China's president Hu Jintao is going to Washington in a few days for a summit to discuss the global financial crisis. Now he has something to show his hosts: a new economic plan.
The Chinese government has just announced a series of measures worth $586bn. The plan includes spending on infrastructure, housing, healthcare, and disaster relief. The measures are designed to make sure that China's economy keeps going - and that its people start spending.
Here's what makes the package necessary: the global downturn has begun to affect China. Put simply: since consumers in the West can no longer afford to buy as much, China can't sell as much. So, China's growth has dropped to 9% from over 10% a year ago. Exports have fallen. Factories have shut down. 67,000 small and medium businesses so far have gone bust this year.

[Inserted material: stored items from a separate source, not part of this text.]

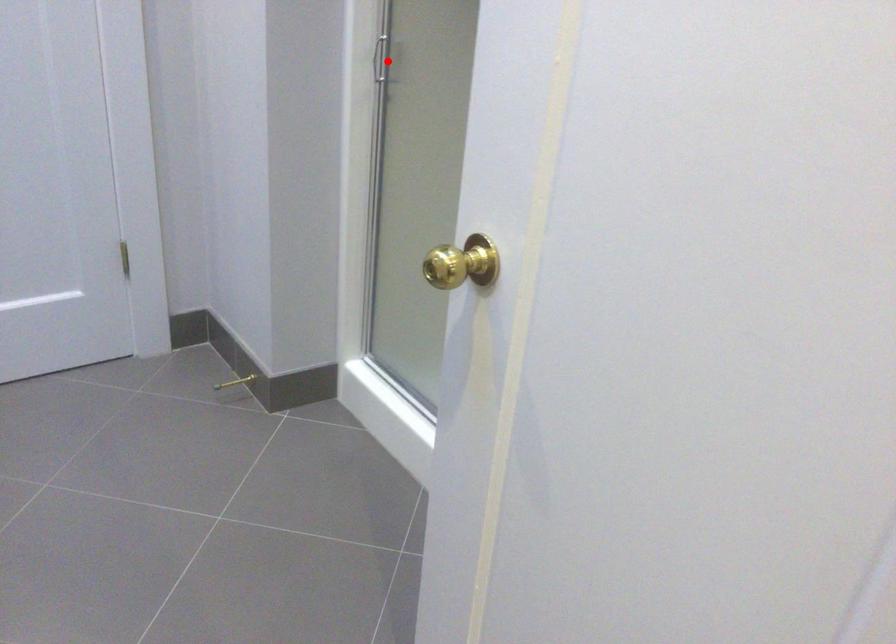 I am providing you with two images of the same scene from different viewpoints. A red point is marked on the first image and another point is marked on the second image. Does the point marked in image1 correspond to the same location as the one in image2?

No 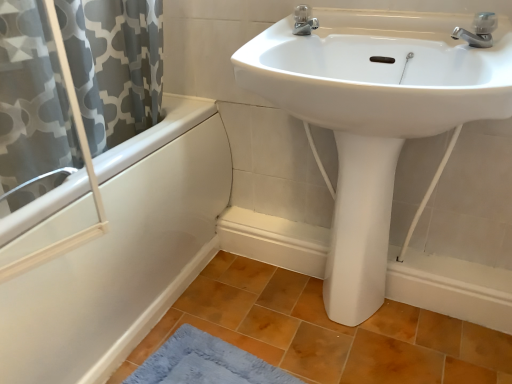 Where is `brown matte tile at lower center`? brown matte tile at lower center is located at coordinates [x=326, y=331].

Where is `white glossy bathtub at left`? The height and width of the screenshot is (384, 512). white glossy bathtub at left is located at coordinates (123, 253).

The height and width of the screenshot is (384, 512). Find the location of `silver metallic faucet at upper right, which ranks as the 1th tap in front-to-back order`. silver metallic faucet at upper right, which ranks as the 1th tap in front-to-back order is located at coordinates (478, 30).

This screenshot has height=384, width=512. Find the location of `silver metallic faucet at upper center, which appears as the 2th tap when viewed from the right`. silver metallic faucet at upper center, which appears as the 2th tap when viewed from the right is located at coordinates (304, 21).

Locate an element on the screen. blue plush bath mat at lower left is located at coordinates (205, 362).

The height and width of the screenshot is (384, 512). Identify the location of brown matte tile at lower center. (326, 331).

Which of these two, white glossy sink at upper center or silver metallic faucet at upper center, marked as the 1th tap in a left-to-right arrangement, stands shorter?

silver metallic faucet at upper center, marked as the 1th tap in a left-to-right arrangement.

Between white glossy sink at upper center and silver metallic faucet at upper center, which appears as the 2th tap when viewed from the right, which one has smaller size?

silver metallic faucet at upper center, which appears as the 2th tap when viewed from the right, is smaller.

Starting from the white glossy sink at upper center, which tap is the 2nd one behind? Please provide its 2D coordinates.

[(304, 21)]

Which object is further away from the camera taking this photo, white glossy sink at upper center or silver metallic faucet at upper center, placed as the 2th tap when sorted from front to back?

silver metallic faucet at upper center, placed as the 2th tap when sorted from front to back, is further from the camera.

Who is shorter, brown matte tile at lower center or white glossy bathtub at left?

Standing shorter between the two is brown matte tile at lower center.

Which object is wider, brown matte tile at lower center or white glossy bathtub at left?

Wider between the two is brown matte tile at lower center.

From the image's perspective, is brown matte tile at lower center located beneath white glossy bathtub at left?

Yes, from the image's perspective, brown matte tile at lower center is below white glossy bathtub at left.

Is brown matte tile at lower center closer to camera compared to white glossy bathtub at left?

That is False.

In the scene shown: From a real-world perspective, is blue plush bath mat at lower left beneath white glossy sink at upper center?

Indeed, from a real-world perspective, blue plush bath mat at lower left is positioned beneath white glossy sink at upper center.

Is the depth of blue plush bath mat at lower left less than that of white glossy sink at upper center?

No, the depth of blue plush bath mat at lower left is greater than that of white glossy sink at upper center.

Is blue plush bath mat at lower left aimed at white glossy sink at upper center?

No.

How many degrees apart are the facing directions of blue plush bath mat at lower left and white glossy sink at upper center?

blue plush bath mat at lower left and white glossy sink at upper center are facing 86.5 degrees away from each other.

Between white glossy sink at upper center and white glossy pedestal at center, which one is positioned in front?

white glossy sink at upper center is closer to the camera.

Is white glossy sink at upper center not within white glossy pedestal at center?

That's correct, white glossy sink at upper center is outside of white glossy pedestal at center.

In the scene shown: Between white glossy sink at upper center and white glossy pedestal at center, which one appears on the right side from the viewer's perspective?

white glossy pedestal at center.

At what (x,y) coordinates should I click in order to perform the action: click on tile above the blue plush bath mat at lower left (from the image's perspective). Please return your answer as a coordinate pair (x, y). The height and width of the screenshot is (384, 512). Looking at the image, I should click on (326, 331).

Is the surface of blue plush bath mat at lower left in direct contact with brown matte tile at lower center?

There is a gap between blue plush bath mat at lower left and brown matte tile at lower center.

Considering the sizes of blue plush bath mat at lower left and brown matte tile at lower center in the image, is blue plush bath mat at lower left wider or thinner than brown matte tile at lower center?

Clearly, blue plush bath mat at lower left has less width compared to brown matte tile at lower center.

From the picture: Is blue plush bath mat at lower left facing away from brown matte tile at lower center?

That's right, blue plush bath mat at lower left is facing away from brown matte tile at lower center.

From a real-world perspective, does white glossy pedestal at center sit lower than blue plush bath mat at lower left?

No.

Is white glossy pedestal at center inside or outside of blue plush bath mat at lower left?

white glossy pedestal at center is outside blue plush bath mat at lower left.

Is the depth of white glossy pedestal at center less than that of blue plush bath mat at lower left?

No, white glossy pedestal at center is behind blue plush bath mat at lower left.

Considering the relative sizes of white glossy pedestal at center and blue plush bath mat at lower left in the image provided, is white glossy pedestal at center wider than blue plush bath mat at lower left?

No, white glossy pedestal at center is not wider than blue plush bath mat at lower left.

Considering the positions of objects silver metallic faucet at upper right, placed as the 2th tap when sorted from back to front, and white glossy bathtub at left in the image provided, who is more to the left, silver metallic faucet at upper right, placed as the 2th tap when sorted from back to front, or white glossy bathtub at left?

white glossy bathtub at left is more to the left.

Does silver metallic faucet at upper right, which is counted as the first tap, starting from the right, have a smaller size compared to white glossy bathtub at left?

Correct, silver metallic faucet at upper right, which is counted as the first tap, starting from the right, occupies less space than white glossy bathtub at left.

Is silver metallic faucet at upper right, placed as the 2th tap when sorted from back to front, next to white glossy bathtub at left and touching it?

No, silver metallic faucet at upper right, placed as the 2th tap when sorted from back to front, is not making contact with white glossy bathtub at left.

Is silver metallic faucet at upper right, arranged as the 2th tap when viewed from the left, not inside white glossy bathtub at left?

That's correct, silver metallic faucet at upper right, arranged as the 2th tap when viewed from the left, is outside of white glossy bathtub at left.

From a real-world perspective, which tap is the 2nd one above the white glossy sink at upper center? Please provide its 2D coordinates.

[(304, 21)]

The image size is (512, 384). Identify the location of tile that appears below the white glossy bathtub at left (from a real-world perspective). (326, 331).

Based on their spatial positions, is white glossy sink at upper center or white glossy bathtub at left closer to blue plush bath mat at lower left?

white glossy bathtub at left is positioned closer to the anchor blue plush bath mat at lower left.

Considering their positions, is brown matte tile at lower center positioned closer to silver metallic faucet at upper center, marked as the 1th tap in a left-to-right arrangement, than white glossy pedestal at center?

white glossy pedestal at center is closer to silver metallic faucet at upper center, marked as the 1th tap in a left-to-right arrangement.

Which object lies nearer to the anchor point white glossy sink at upper center, silver metallic faucet at upper right, arranged as the 2th tap when viewed from the left, or white glossy bathtub at left?

silver metallic faucet at upper right, arranged as the 2th tap when viewed from the left, is positioned closer to the anchor white glossy sink at upper center.

From the image, which object appears to be farther from silver metallic faucet at upper right, arranged as the 2th tap when viewed from the left, white glossy pedestal at center or silver metallic faucet at upper center, marked as the 1th tap in a left-to-right arrangement?

white glossy pedestal at center.

Looking at the image, which one is located further to blue plush bath mat at lower left, white glossy pedestal at center or white glossy bathtub at left?

white glossy pedestal at center is further to blue plush bath mat at lower left.

From the picture: When comparing their distances from white glossy bathtub at left, does blue plush bath mat at lower left or silver metallic faucet at upper center, the 1th tap when ordered from back to front, seem further?

silver metallic faucet at upper center, the 1th tap when ordered from back to front.

From the image, which object appears to be nearer to blue plush bath mat at lower left, white glossy bathtub at left or white glossy sink at upper center?

The object closer to blue plush bath mat at lower left is white glossy bathtub at left.

Consider the image. Estimate the real-world distances between objects in this image. Which object is further from white glossy sink at upper center, silver metallic faucet at upper center, placed as the 2th tap when sorted from front to back, or blue plush bath mat at lower left?

blue plush bath mat at lower left lies further to white glossy sink at upper center than the other object.

Image resolution: width=512 pixels, height=384 pixels. Identify the location of tap between silver metallic faucet at upper center, placed as the 2th tap when sorted from front to back, and white glossy pedestal at center from top to bottom. (478, 30).

This screenshot has height=384, width=512. What are the coordinates of `tile between white glossy bathtub at left and white glossy pedestal at center` in the screenshot? It's located at (326, 331).

Find the location of a particular element. The width and height of the screenshot is (512, 384). tap between silver metallic faucet at upper center, which appears as the 2th tap when viewed from the right, and blue plush bath mat at lower left from top to bottom is located at coordinates (478, 30).

This screenshot has height=384, width=512. Find the location of `sink between silver metallic faucet at upper right, arranged as the 2th tap when viewed from the left, and brown matte tile at lower center, in the vertical direction`. sink between silver metallic faucet at upper right, arranged as the 2th tap when viewed from the left, and brown matte tile at lower center, in the vertical direction is located at coordinates (380, 72).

Here's why all of this worries the government: fewer jobs means more social unrest. In recent weeks there've been reports of protests and marches by workers who've lost their jobs. More than anything else, the Communist Party hates instability.
So, the government will hope that its $586bn package helps out. It's something for Hu Jintao to discuss with his fellow world leaders when he gets to Washington.
PS. For those who've read my previous entry, Hu Jintao and Barack Obama have now actually spoken on the phone. They did so on Saturday.